◆ WORK ITEM: Present each line of the entries below that holds the word "Aarhus".
++++++++++++++++++++
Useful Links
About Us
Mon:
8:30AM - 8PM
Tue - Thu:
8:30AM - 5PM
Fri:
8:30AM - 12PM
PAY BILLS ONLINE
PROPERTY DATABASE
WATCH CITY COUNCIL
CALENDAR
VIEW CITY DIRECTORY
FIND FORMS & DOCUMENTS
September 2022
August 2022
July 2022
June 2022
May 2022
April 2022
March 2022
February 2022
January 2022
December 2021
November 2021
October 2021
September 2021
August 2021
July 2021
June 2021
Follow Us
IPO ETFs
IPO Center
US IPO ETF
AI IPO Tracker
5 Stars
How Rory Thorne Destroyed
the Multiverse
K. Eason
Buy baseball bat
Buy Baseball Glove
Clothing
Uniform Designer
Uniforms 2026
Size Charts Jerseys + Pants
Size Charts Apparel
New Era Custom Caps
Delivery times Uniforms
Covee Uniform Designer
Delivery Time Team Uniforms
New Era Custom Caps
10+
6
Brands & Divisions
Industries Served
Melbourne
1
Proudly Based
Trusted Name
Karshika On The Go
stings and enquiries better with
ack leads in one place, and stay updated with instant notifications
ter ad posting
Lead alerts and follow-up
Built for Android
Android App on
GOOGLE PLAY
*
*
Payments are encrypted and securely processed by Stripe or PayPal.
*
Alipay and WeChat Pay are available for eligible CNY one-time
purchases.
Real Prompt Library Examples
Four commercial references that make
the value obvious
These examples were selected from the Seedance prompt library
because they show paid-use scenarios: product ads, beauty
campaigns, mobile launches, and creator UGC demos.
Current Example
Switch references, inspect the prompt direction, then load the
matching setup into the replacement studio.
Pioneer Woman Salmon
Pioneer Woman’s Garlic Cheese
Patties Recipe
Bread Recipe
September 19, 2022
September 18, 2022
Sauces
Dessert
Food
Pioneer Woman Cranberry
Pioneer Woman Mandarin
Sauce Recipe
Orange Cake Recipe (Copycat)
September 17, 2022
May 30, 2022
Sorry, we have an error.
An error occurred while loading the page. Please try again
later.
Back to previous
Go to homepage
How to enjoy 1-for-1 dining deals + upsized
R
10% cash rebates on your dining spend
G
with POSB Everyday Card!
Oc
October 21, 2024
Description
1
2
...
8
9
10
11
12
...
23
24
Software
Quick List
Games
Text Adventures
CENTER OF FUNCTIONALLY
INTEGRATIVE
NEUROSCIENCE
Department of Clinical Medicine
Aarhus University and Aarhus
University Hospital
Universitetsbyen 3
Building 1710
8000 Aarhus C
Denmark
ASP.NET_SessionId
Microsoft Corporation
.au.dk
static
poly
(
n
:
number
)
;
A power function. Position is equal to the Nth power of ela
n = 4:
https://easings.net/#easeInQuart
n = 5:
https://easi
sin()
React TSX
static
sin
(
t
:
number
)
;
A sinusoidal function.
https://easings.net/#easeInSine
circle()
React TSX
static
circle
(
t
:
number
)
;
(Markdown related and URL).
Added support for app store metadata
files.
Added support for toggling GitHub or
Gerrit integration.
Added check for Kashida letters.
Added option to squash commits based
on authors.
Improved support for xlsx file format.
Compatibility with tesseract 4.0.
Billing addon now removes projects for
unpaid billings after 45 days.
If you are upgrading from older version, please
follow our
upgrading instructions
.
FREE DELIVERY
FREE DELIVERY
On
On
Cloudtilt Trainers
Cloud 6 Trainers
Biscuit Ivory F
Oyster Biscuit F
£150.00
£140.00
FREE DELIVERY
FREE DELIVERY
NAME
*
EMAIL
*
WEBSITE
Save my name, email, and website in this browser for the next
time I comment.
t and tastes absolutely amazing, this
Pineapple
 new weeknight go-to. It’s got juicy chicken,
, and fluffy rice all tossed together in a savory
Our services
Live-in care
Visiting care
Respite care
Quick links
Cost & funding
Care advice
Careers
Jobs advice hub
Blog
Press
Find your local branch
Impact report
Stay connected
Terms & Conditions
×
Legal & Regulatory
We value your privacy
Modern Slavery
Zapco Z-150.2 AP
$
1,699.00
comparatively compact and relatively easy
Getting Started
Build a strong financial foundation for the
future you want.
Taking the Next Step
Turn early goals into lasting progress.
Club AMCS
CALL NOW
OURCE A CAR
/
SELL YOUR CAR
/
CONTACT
++++++++++++++++++++
◆ SOLUTION FOR THIS TASK:
Aarhus University and Aarhus
8000 Aarhus C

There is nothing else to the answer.